Hope in the fertility world is extraordinarily fragile. I honestly don’t know what made us keep trying. Money didn’t matter anymore. We used all our savings. We ran up every credit card we could to pay for medications and doctors. We were reckless yet entirely in control. “Eye on the prize” we would say, but we never dared think about what would happen if the prize never came. 

We pushed through those pre-dawn blood tests and waiting for the phone calls from nurses with reports of follicles and hormone levels and when to go back for the next round of the same. 

When we waited for those pregnancy result calls, we waited together — usually in bed, usually watching repeats of Roseanne. It was a safe show for us. Imperfect. No gushing over babies. Life didn’t turn out for the Connors like they always hoped, but they kept going in the safety of Lanford. Roseanne was always on TV when we needed it. She became our symbol. Our safe place. 

So maybe safety is the core need of superstition.

Signs bring you to an internally safe place. When your world is out of control swirling around you, they give you something to hold onto. When your inner world is in turmoil, the sight of a tangible sign or symbol can shock you back into rhythm. 

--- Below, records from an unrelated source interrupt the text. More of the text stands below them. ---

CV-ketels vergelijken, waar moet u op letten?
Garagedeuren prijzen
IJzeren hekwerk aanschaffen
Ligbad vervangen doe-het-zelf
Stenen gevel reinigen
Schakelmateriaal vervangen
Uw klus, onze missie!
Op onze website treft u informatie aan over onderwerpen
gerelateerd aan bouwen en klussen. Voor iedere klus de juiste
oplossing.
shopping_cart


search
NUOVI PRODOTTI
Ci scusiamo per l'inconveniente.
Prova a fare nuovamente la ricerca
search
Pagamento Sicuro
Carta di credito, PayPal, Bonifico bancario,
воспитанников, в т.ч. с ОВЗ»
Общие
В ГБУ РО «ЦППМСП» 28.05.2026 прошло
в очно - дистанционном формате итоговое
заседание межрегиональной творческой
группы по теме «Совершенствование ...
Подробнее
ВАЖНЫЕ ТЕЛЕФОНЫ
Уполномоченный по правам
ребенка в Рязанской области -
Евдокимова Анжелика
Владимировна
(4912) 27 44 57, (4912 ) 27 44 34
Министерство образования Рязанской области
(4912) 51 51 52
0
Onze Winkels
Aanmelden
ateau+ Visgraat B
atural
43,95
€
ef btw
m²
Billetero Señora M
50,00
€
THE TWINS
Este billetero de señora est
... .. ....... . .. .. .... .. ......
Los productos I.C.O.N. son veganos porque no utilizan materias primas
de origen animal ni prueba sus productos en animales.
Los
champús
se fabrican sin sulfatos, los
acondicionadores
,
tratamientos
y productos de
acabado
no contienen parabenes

I believe the dragonfly dance we witnessed so soon after Noah’s death was just that. We had reached the maximum capacity for pain. The dragonflies shocked us back into rhythm. 

Your signs will be so personal, so intricate, so surprising that only you will understand them. And when you try to explain them, you may sound crazy. To yourself and others. But it doesn’t matter. Follow your signs. They will lead you where you need to go.